The thermal glow of asteroid 16 Psyche as seen by ALMA. [From slide by Katherine de Kleer]

Using ALMA, de Kleer observed the thermal emission from large main-belt asteroids — with an incredible resolution of 30 kilometers — and modeled the observations. The data show high emissivity (indicative of large metal content) but low polarization (indicative of scattering due to metal inclusions). This suggests that rather than having metal tied up in minerals, the metal in these asteroids likely exists in the form of numerous metallic chunks.

While heating is still ongoing in the solar system today, radiogenic heating — heating from the decay of radioactive material — is not as important as it once was. Now, small bodies are largely heated through tidal heating. The most dramatic example of the effects of tidal heating is Jupiter’s moon Io — the most volcanically active body in the solar system.
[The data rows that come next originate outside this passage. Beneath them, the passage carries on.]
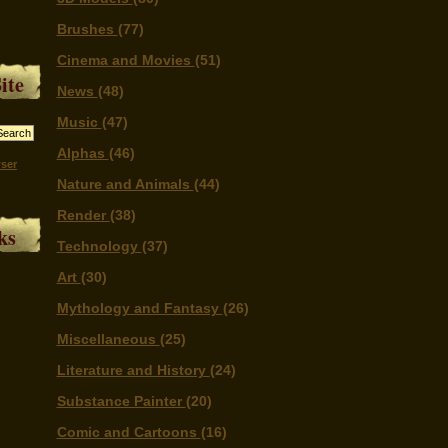
Brushes
(77)
Cinema and Movies
(51)
ite
News
(48)
Music
(47)
Alphas
(46)
ser
Nature and Animals
(44)
Render
(38)
ks
Technology
(37)
Art
(30)
Mythology and Fantasy
(26)
Miscellaneous
(25)
Literature and History
(24)
Substance Painter
(20)
Comic and Cartoons
(16)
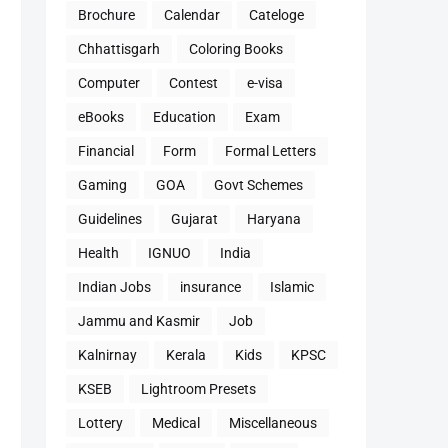
Brochure
Calendar
Cateloge
Chhattisgarh
Coloring Books
Computer
Contest
e-visa
eBooks
Education
Exam
Financial
Form
Formal Letters
Gaming
GOA
Govt Schemes
Guidelines
Gujarat
Haryana
Health
IGNUO
India
Indian Jobs
insurance
Islamic
Jammu and Kasmir
Job
Kalnirnay
Kerala
Kids
KPSC
KSEB
Lightroom Presets
Lottery
Medical
Miscellaneous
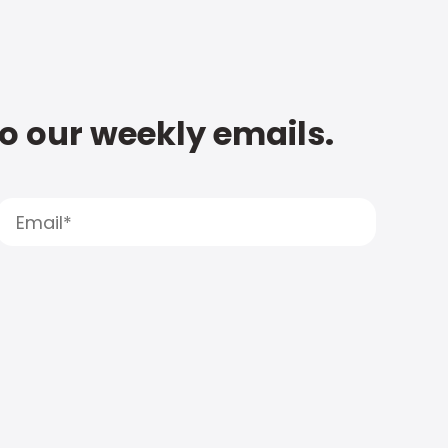
to our weekly emails.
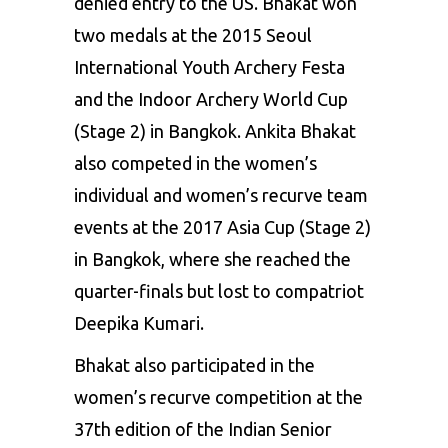
denied entry to the US. Bhakat won
two medals at the 2015 Seoul
International Youth Archery Festa
and the Indoor Archery
World Cup
(Stage 2) in Bangkok. Ankita Bhakat
also competed in the women’s
individual and women’s recurve team
events at the 2017
Asia Cup
(Stage 2)
in Bangkok, where she reached the
quarter-finals but lost to compatriot
Deepika Kumari.
Bhakat also participated in the
women’s recurve competition at the
37th edition of the Indian Senior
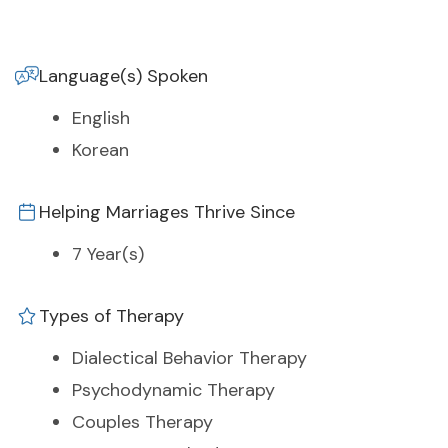
Language(s) Spoken
English
Korean
Helping Marriages Thrive Since
7 Year(s)
Types of Therapy
Dialectical Behavior Therapy
Psychodynamic Therapy
Couples Therapy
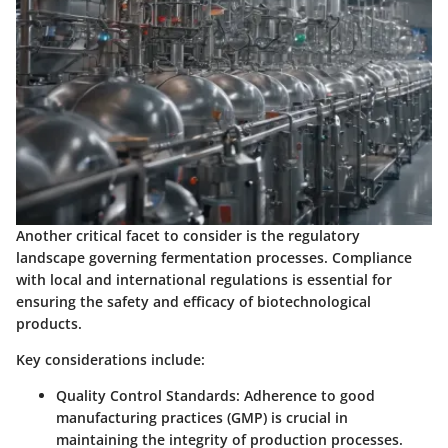
Another critical facet to consider is the regulatory
landscape governing fermentation processes. Compliance
with local and international regulations is essential for
ensuring the safety and efficacy of biotechnological
products.
Key considerations include:
Quality Control Standards
: Adherence to good
manufacturing practices (GMP) is crucial in
maintaining the integrity of production processes.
Tidal heating melts Io’s rocky interior, which then gushes through the moon’s 400 active volcanoes to its surface.

Many images of Io and its volcanoes

Many views of the infrared glow of Io and its many volcanoes. Wavelength increases toward the bottom. Click to enlarge. [Slide by Katherine de Kleer]
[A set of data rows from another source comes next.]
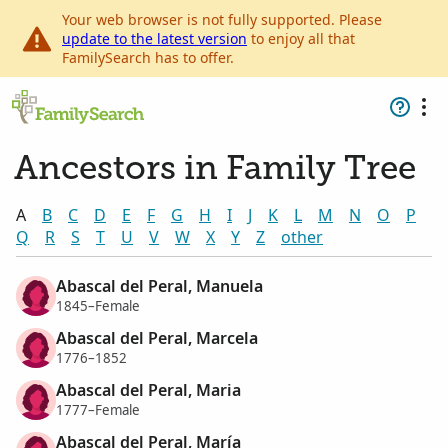
Your web browser is not fully supported. Please
update to the latest version
to enjoy all that
FamilySearch has to offer.
Ancestors in Family Tree
A
B
C
D
E
F
G
H
I
J
K
L
M
N
O
P
Q
R
S
T
U
V
W
X
Y
Z
other
Abascal del Peral, Manuela
1845–Female
Abascal del Peral, Marcela
1776–1852
Abascal del Peral, Maria
1777–Female
Abascal del Peral, María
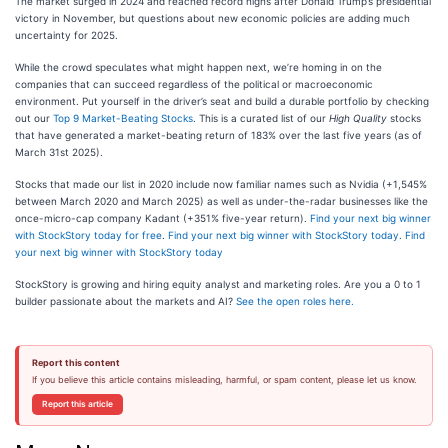
The market surged in 2024 and reached record highs after Donald Trump’s presidential
victory in November, but questions about new economic policies are adding much
uncertainty for 2025.
While the crowd speculates what might happen next, we’re homing in on the
companies that can succeed regardless of the political or macroeconomic
environment. Put yourself in the driver’s seat and build a durable portfolio by checking
out our
Top 9 Market-Beating Stocks
. This is a curated list of our
High Quality
stocks
that have generated a market-beating return of 183% over the last five years (as of
March 31st 2025).
Stocks that made our list in 2020 include now familiar names such as Nvidia (+1,545%
between March 2020 and March 2025) as well as under-the-radar businesses like the
once-micro-cap company Kadant (+351% five-year return).
Find your next big winner
with StockStory today for free
.
Find your next big winner with StockStory today
.
Find
your next big winner with StockStory today
StockStory is growing and hiring equity analyst and marketing roles. Are you a 0 to 1
builder passionate about the markets and AI?
See the open roles here.
Report this content
If you believe this article contains misleading, harmful, or spam content, please let us know.
Report this article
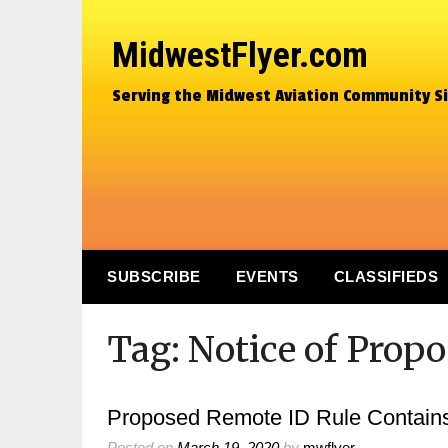
MidwestFlyer.com
Serving the Midwest Aviation Community S
SUBSCRIBE
EVENTS
CLASSIFIEDS
Tag:
Notice of Prop
Proposed Remote ID Rule Contain
Posted on
March 19, 2020
by
mwflyer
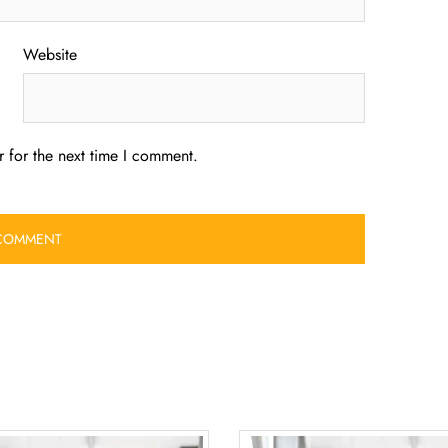
Website
 for the next time I comment.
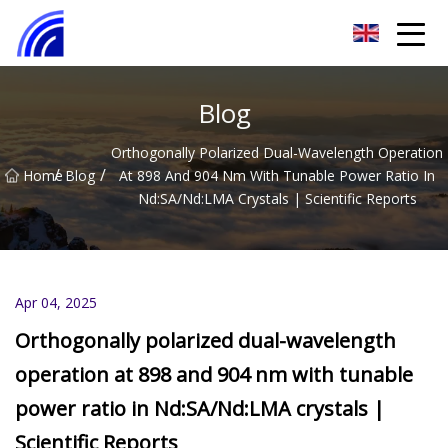
Nanchang SwiftSpur Innovations Co.,Ltd
Blog
Orthogonally Polarized Dual-Wavelength Operation
/
/
Home
Blog
At 898 And 904 Nm With Tunable Power Ratio In
Nd:SA/Nd:LMA Crystals | Scientific Reports
Apr 04, 2025
Orthogonally polarized dual-wavelength
operation at 898 and 904 nm with tunable
power ratio in Nd:SA/Nd:LMA crystals |
Scientific Reports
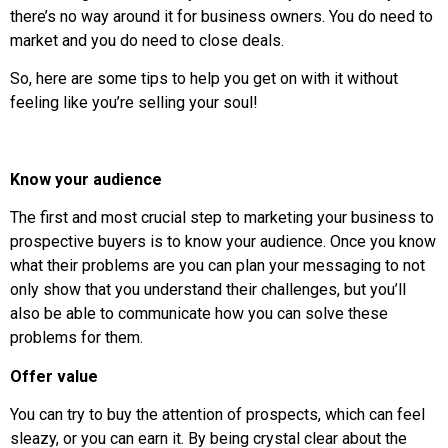
there’s no way around it for business owners. You do need to
market and you do need to close deals.
So, here are some tips to help you get on with it without
feeling like you’re selling your soul!
Know your audience
The first and most crucial step to marketing your business to
prospective buyers is to know your audience. Once you know
what their problems are you can plan your messaging to not
only show that you understand their challenges, but you’ll
also be able to communicate how you can solve these
problems for them.
Offer value
You can try to buy the attention of prospects, which can feel
sleazy, or you can earn it. By being crystal clear about the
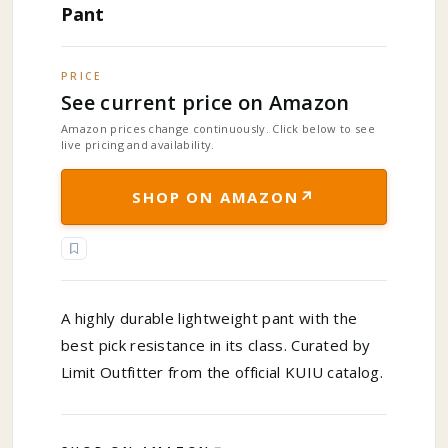
Pant
PRICE
See current price on Amazon
Amazon prices change continuously. Click below to see
live pricing and availability.
↗
SHOP ON AMAZON
A highly durable lightweight pant with the
best pick resistance in its class. Curated by
Limit Outfitter from the official KUIU catalog.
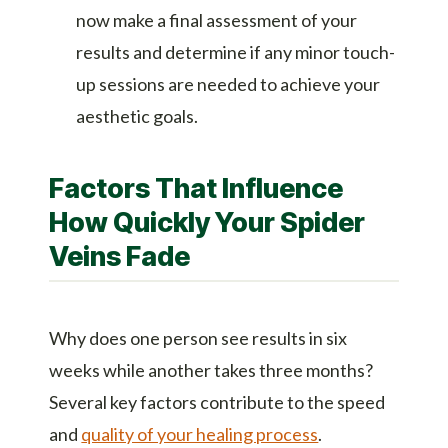
now make a final assessment of your
results and determine if any minor touch-
up sessions are needed to achieve your
aesthetic goals.
Factors That Influence
How Quickly Your Spider
Veins Fade
Why does one person see results in six
weeks while another takes three months?
Several key factors contribute to the speed
and
quality of your healing process
.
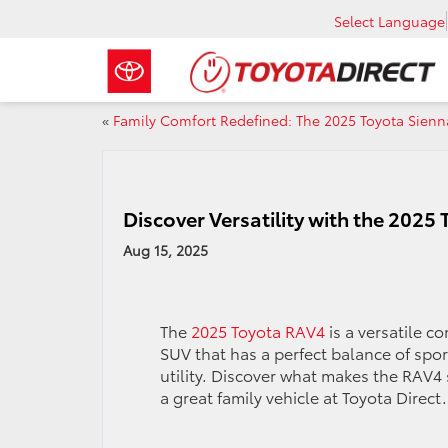
Select Language
«
Family Comfort Redefined: The 2025 Toyota Sienn
Discover Versatility with the 2025
Aug 15, 2025
The
2025 Toyota RAV4
is a versatile c
SUV that has a perfect balance of spo
utility. Discover what makes the RAV4
a great family vehicle at Toyota Direct.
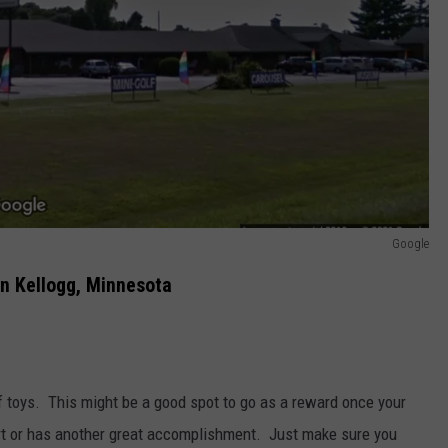
Google
in Kellogg, Minnesota
f toys. This might be a good spot to go as a reward once your
hart or has another great accomplishment. Just make sure you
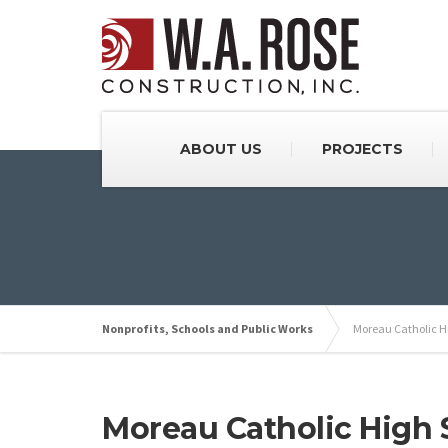
ABOUT US
PROJECTS
Nonprofits, Schools and Public Works
Moreau Catholic H
Moreau Catholic High 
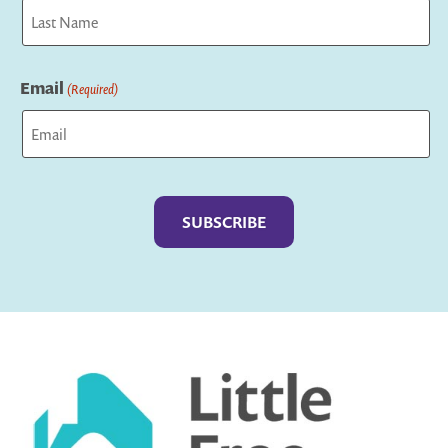
First
Last
Email
(Required)
Captcha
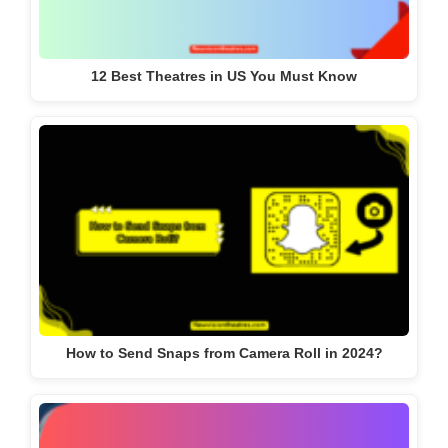
12 Best Theatres in US You Must Know
How to Send Snaps from Camera Roll in 2024?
By studying when and where Io’s volcanoes erupt, de Kleer’s team hopes to learn about Io’s interior, including where tidal heating is deposited. Tidal heating models predict specific distributions of Io’s volcanoes, but after 300 nights of observing Io (covering many revolutions around Jupiter), there doesn’t appear to be any cyclical behavior to the eruptions, nor does the spatial distribution appear to match the models well. This could mean that convection in Io’s mantle is obscuring the signature of tidal heating, or there could be stochastic geological processes at play.
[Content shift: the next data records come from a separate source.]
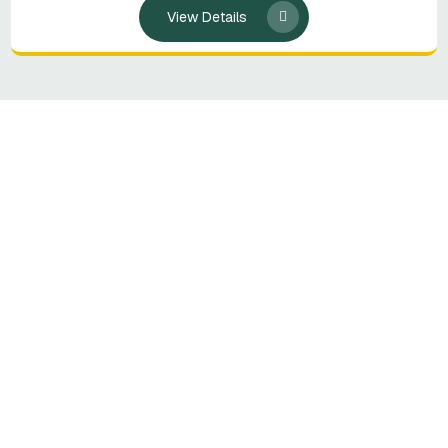
View Details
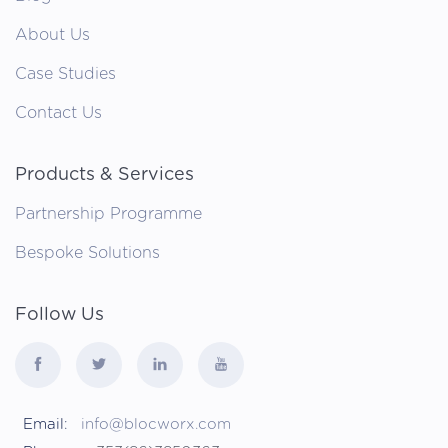
About Us
Case Studies
Contact Us
Products & Services
Partnership Programme
Bespoke Solutions
Follow Us
Email:
info@blocworx.com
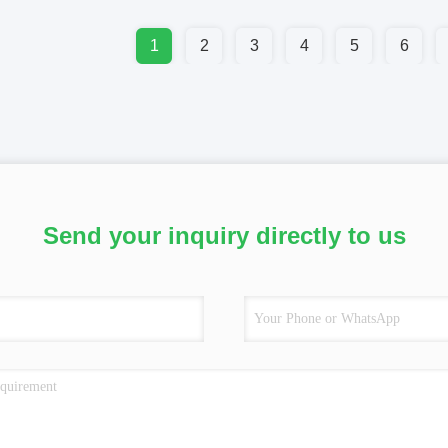
1
2
3
4
5
6
Send your inquiry directly to us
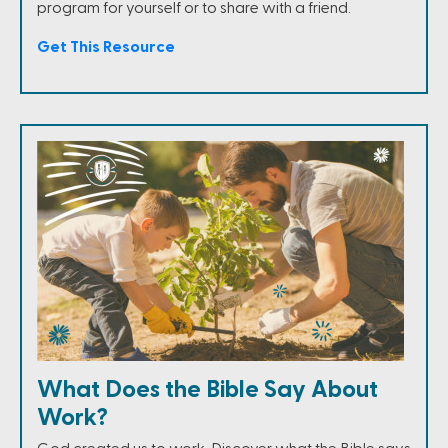
program for yourself or to share with a friend.
Get This Resource
What Does the Bible Say About
Work?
Scientists have studied volcanic activity on Io for forty years, but the moon has been active much, much longer. If Io has been trapped in a resonance with fellow moons Europa and Ganymede for billions of years, as research suggests, it must have lost the equivalent of its entire mantle contents many times over, churning through and reprocessing this mantle material repeatedly. Another way of looking at Io’s evolution over time is through its atmosphere. Sulfur — an abundant component of Io — is lost to space from the moon’s upper atmosphere. Because different isotopes of sulfur have different masses, lighter isotopes are held less tightly to the moon and are preferentially removed from the atmosphere. By measuring the ratio of different isotopes of sulfur, de Kleer showed that Io has lost 94–99% of its available sulfur, supporting the picture of a dramatically, dynamically heated and evolving world.